Wednesday, November 30, 2011

The Biggest Idol of All


I mentioned last blog how depressed I was by the failure of the Congressional Super Committee to make any progress.  I had friends who just laughed cynically over the whole thing:  "What did you expect, Charlie?  It's congress!"  

I get it--but I don't want to cave in to cynicism.  I don't think the Christian should.  I think it is too easy to say that the Super Committee log-jam happened simply because each member was trying to save his or her political skin.  I am sure that that was part of the picture, but there were also sincerely held and conflicting ideals in the mix.   

Being an involved citizen (or congressperson) is a little like being married. It is living 24/7 with somebody besides yourself (in the case of politics, lots of somebodies). This would be fine if nobody but you wanted to be at the center of things. Unfortunately, everyone else is just like you in thinking that his opinion, his candidate, and his strategy for making things better are all the best. This is where the heat in politics comes from most deeply: everybody wants things to go his way. 
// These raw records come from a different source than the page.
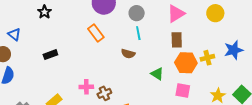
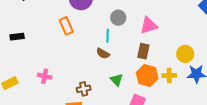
gray circle: (137, 13) -> (118, 18), moved
yellow circle: (215, 13) -> (185, 54), moved
brown semicircle: (128, 54) -> (103, 53), moved
brown cross: (104, 93) -> (84, 89), moved

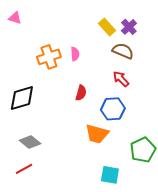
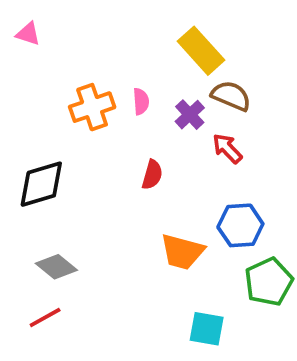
yellow rectangle: (107, 27) -> (201, 51), size x1.4
purple cross: (129, 27) -> (190, 115), moved
blue hexagon: (113, 109) -> (240, 225), moved

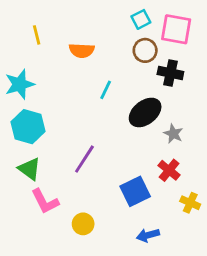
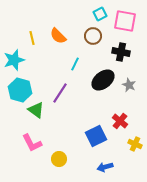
yellow line: (37, 35) -> (32, 38), moved
orange semicircle: (82, 50) -> (58, 36), turned 42
brown circle: (145, 50) -> (93, 36), moved
gray star: (173, 134) -> (129, 85), moved
purple line: (84, 159) -> (60, 93), moved
green triangle: (29, 169) -> (36, 110), moved

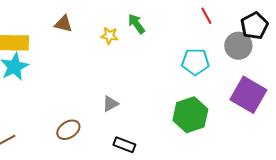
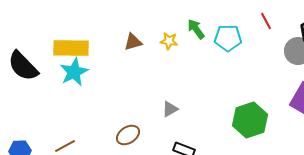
brown triangle: (63, 24) -> (133, 42), moved, turned -30
cyan pentagon: (195, 62) -> (228, 38), moved

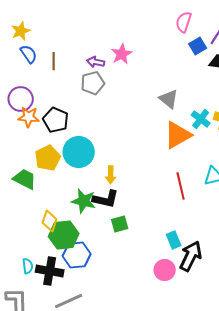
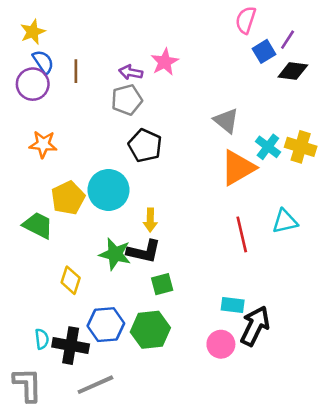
purple circle: (21, 99) -> (33, 84), moved
black pentagon: (56, 120) -> (145, 146), moved
green hexagon: (64, 235) -> (150, 330), moved
cyan rectangle: (174, 240) -> (233, 305), turned -60

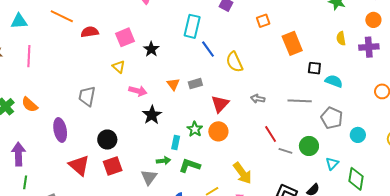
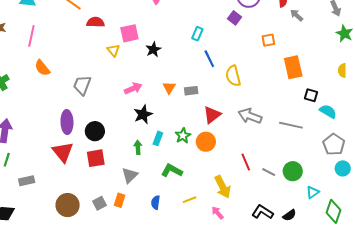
cyan rectangle: (192, 26) -> (197, 34), size x0.6
yellow triangle: (119, 67) -> (113, 50), moved
pink arrow: (138, 91) -> (133, 88), turned -48
gray arrow: (258, 99) -> (250, 116), size x1.6
orange semicircle: (30, 105) -> (42, 68), moved
gray pentagon: (332, 118) -> (334, 144), moved
purple ellipse: (60, 130) -> (67, 122), moved
red line: (271, 134) -> (246, 162), moved
cyan rectangle: (176, 142) -> (158, 138), moved
green arrow: (163, 161) -> (138, 147), moved, turned -96

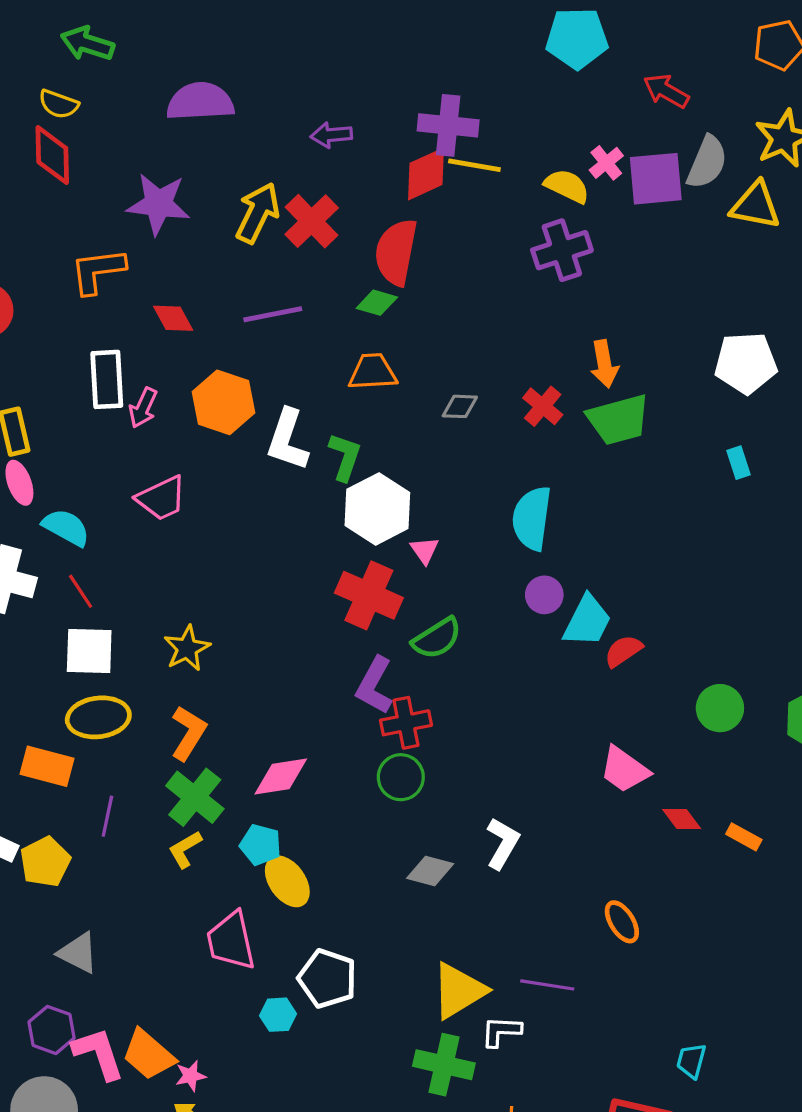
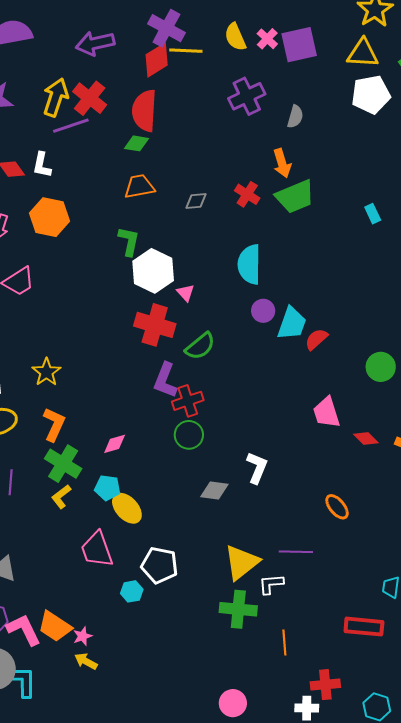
purple cross: (448, 125) -> (166, 28), turned 30
purple arrow: (331, 135) -> (95, 43), size x1.5
gray semicircle: (707, 162) -> (295, 117), moved, size x0.7
yellow semicircle: (567, 186) -> (235, 37), moved, turned -132
purple line: (273, 314) -> (71, 126), moved
white pentagon: (746, 363) -> (371, 95), moved
white L-shape: (287, 440) -> (42, 165), moved, size x0.7
pink trapezoid: (624, 770) -> (326, 412), turned 44
pink diamond: (281, 776) -> (115, 444), size x0.7

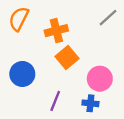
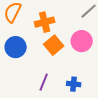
blue circle: (22, 74) -> (16, 47), moved
pink circle: (100, 79) -> (82, 41), moved

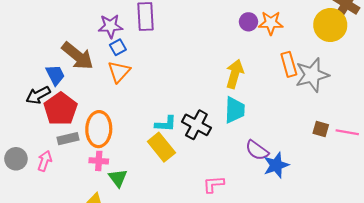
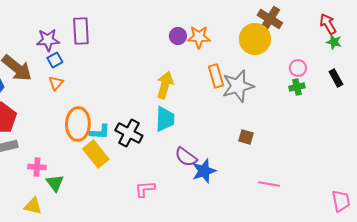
orange triangle: (119, 72) -> (56, 83), size x0.7
orange ellipse: (99, 129) -> (78, 124), moved
pink line: (347, 132) -> (269, 184), moved

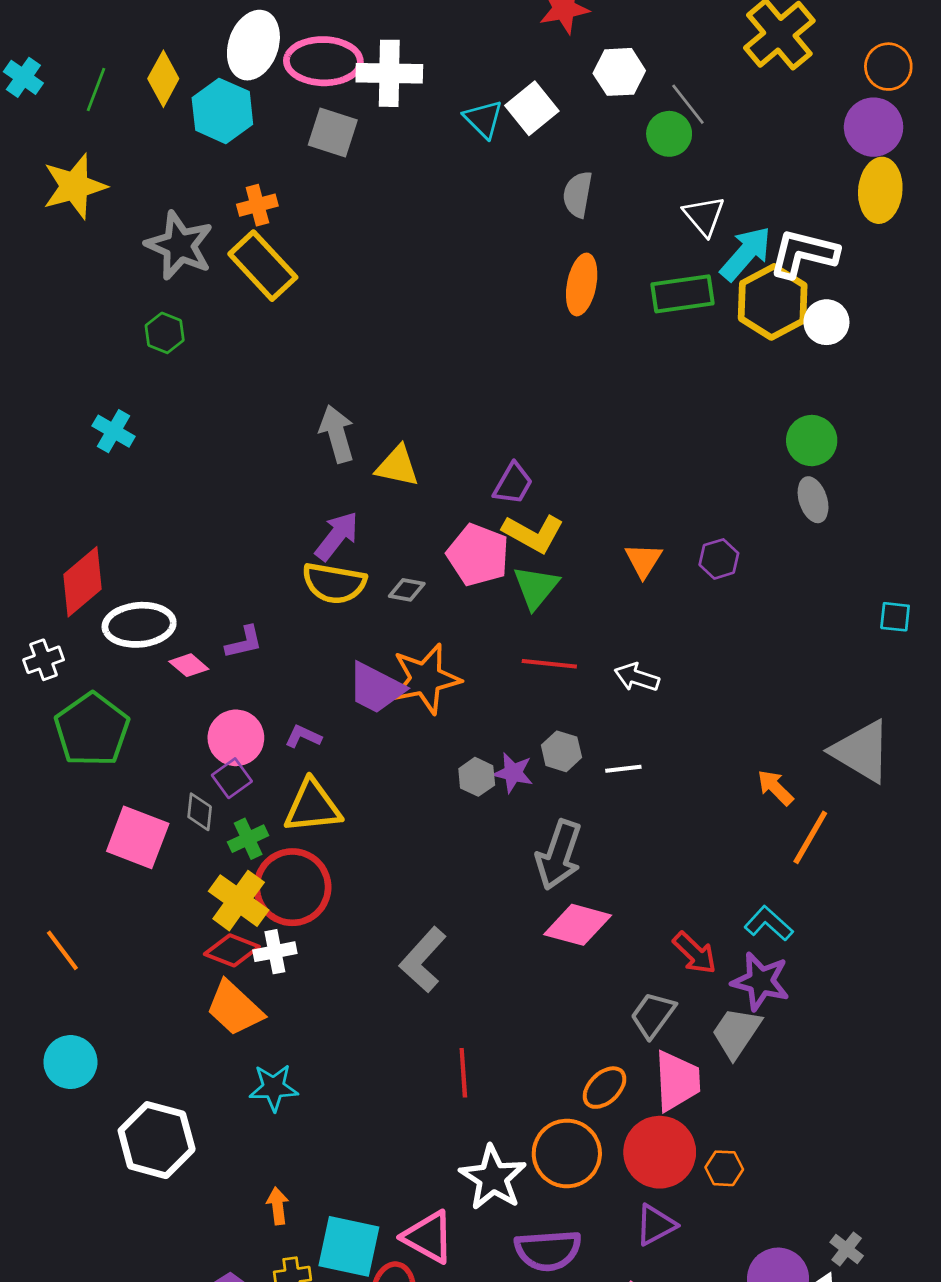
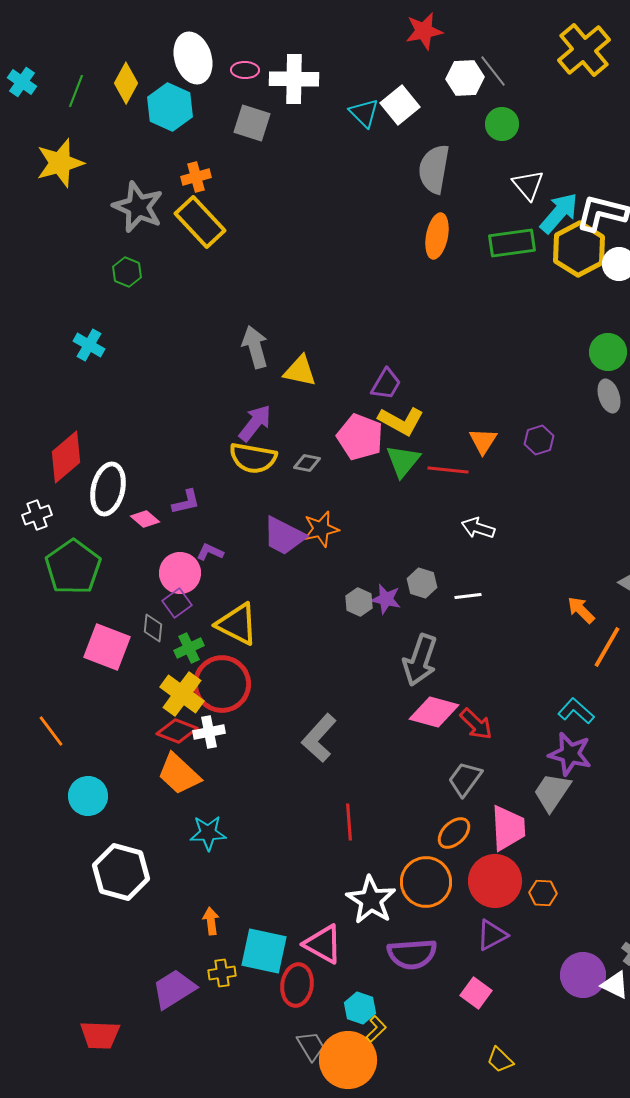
white ellipse: (253, 45) -> (193, 58), turned -36
pink ellipse: (323, 61) -> (245, 70), size x0.5
gray line: (688, 104) -> (493, 71), moved
gray semicircle: (578, 194) -> (434, 169), size x1.4
white ellipse: (139, 625) -> (108, 489), turned -72
red line: (549, 664) -> (448, 470), moved
orange star: (426, 679) -> (321, 529), size x0.7
purple L-shape: (303, 736) -> (210, 552), moved
yellow triangle: (313, 806) -> (237, 624), turned 33
red arrow: (695, 953) -> (476, 724), moved
gray trapezoid: (653, 1015) -> (465, 779), moved
cyan circle: (70, 1062) -> (88, 796), moved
Given this analysis we can see where the solution to political heat must begin—and continue. Each of us must surrender the throne he has wrongly assumed. He must surrender it first to God, by sincerely trusting God for the outcomes he seeks, and second to his neighbor in service. 

Doing these things will not mean that we will no longer have any heartfelt disagreements—even in the church. Nor does it guarantee that, if you serve me, I will in turn serve you (people spurned Jesus’ love and they may well spurn yours). Nevertheless if you do your part, you will find the heat in you dropping down a notch or two. For your sense that all is well will no longer depend on getting things your way. “Winning” will no longer mean getting your candidate or policy in place; it will mean doing the right thing and leaving the results in God’s hands. You will find yourself more able to back down when someone insults you. Winning a school board debate won’t be quite as important as it once was, since your ego will no longer be invested in the outcome, and for that reason compromise will be easier. When love begins to replace winning for growing numbers of citizens, life together becomes more tolerable.

Tuesday, November 22, 2011

Political Log James, Idolatry, and the Golden Rule


In the last few blogs I have been saying that idolatry is the reason we get so angry over political differences.  We commit idolatry whenever we shift our deepest hopes and allegiances from God and to something (or someone) else—say a candidate or a political strategy or an ideal—like privacy at all costs.  Idolatry is an addiction, a habit of the heart, pulling at us like gravity.     We have a very difficult time shaking it.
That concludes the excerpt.